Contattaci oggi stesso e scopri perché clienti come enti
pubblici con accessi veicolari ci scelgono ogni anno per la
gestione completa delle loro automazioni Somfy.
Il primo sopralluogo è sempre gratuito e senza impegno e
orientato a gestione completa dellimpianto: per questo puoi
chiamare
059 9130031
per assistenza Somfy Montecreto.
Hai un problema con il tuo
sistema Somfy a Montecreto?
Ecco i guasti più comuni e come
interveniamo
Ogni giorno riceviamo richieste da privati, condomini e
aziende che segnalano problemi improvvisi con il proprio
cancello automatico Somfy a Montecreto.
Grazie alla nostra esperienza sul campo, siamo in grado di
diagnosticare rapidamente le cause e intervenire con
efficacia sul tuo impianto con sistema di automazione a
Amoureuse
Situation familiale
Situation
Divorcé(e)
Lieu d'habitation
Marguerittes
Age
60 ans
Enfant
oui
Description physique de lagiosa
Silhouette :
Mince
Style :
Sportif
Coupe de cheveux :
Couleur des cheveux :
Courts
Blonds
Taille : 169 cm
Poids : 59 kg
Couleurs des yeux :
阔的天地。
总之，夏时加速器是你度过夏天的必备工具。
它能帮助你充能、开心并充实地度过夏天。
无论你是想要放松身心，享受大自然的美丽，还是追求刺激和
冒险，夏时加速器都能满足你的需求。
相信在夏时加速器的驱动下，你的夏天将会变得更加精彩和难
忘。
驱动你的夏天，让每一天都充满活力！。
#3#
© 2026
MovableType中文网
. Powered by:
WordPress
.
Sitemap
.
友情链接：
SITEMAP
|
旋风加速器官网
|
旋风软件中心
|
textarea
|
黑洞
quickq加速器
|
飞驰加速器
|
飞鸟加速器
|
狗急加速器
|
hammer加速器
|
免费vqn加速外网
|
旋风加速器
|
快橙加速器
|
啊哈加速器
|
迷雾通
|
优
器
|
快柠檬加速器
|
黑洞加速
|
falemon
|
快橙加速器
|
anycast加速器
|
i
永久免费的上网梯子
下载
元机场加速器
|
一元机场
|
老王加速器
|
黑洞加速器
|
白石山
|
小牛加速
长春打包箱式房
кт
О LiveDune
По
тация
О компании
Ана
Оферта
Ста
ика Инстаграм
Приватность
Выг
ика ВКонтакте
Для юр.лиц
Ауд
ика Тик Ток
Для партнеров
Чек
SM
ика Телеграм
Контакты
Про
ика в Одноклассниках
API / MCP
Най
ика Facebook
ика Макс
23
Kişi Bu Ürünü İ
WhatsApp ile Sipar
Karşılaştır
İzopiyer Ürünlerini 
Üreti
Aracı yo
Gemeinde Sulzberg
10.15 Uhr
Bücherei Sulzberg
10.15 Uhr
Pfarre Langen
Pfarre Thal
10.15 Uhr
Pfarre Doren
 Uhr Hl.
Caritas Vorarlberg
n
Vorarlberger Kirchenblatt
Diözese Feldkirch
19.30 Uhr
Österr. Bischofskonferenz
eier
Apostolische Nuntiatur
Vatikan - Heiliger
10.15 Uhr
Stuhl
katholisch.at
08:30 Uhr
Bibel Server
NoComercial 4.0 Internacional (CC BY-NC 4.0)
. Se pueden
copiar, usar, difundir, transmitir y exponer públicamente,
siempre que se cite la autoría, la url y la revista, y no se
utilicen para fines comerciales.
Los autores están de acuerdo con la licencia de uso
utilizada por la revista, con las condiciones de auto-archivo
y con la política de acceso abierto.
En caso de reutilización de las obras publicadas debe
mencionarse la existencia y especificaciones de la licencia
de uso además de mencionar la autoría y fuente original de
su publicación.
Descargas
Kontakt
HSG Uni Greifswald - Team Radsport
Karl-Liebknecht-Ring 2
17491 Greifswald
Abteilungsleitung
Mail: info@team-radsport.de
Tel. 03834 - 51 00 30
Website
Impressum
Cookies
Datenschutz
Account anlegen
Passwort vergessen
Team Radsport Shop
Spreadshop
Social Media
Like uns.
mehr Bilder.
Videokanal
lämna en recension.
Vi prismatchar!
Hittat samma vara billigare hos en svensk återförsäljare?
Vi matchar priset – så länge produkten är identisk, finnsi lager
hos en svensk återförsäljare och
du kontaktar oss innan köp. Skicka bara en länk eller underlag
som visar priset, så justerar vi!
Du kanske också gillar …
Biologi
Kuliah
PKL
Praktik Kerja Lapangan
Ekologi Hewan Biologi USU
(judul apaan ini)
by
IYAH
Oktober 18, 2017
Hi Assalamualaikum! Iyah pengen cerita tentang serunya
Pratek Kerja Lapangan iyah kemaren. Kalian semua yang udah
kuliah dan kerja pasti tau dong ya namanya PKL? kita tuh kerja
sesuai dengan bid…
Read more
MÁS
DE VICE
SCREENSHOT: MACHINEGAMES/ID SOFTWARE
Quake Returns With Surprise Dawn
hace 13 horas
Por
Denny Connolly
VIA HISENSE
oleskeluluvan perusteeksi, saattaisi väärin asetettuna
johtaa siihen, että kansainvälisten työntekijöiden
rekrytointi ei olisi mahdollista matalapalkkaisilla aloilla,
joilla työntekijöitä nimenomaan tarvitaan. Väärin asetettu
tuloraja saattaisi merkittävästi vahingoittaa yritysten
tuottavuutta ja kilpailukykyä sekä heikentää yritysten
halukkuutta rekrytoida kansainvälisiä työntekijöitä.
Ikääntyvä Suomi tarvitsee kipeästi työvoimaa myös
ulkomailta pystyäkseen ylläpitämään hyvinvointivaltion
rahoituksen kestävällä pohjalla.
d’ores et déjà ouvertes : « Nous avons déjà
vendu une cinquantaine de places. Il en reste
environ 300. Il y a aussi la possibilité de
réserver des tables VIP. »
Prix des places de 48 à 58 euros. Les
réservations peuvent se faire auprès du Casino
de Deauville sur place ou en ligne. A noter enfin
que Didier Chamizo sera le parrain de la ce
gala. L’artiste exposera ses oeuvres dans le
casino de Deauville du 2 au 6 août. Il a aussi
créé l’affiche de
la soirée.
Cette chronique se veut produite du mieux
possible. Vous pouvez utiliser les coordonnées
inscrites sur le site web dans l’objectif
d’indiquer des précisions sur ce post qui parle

- - - - -

> _Work to complete_
Copy each line of the preceding data that contains the string "Montecreto".

> _Problem solution_
per assistenza Somfy Montecreto.
sistema Somfy a Montecreto?
cancello automatico Somfy a Montecreto.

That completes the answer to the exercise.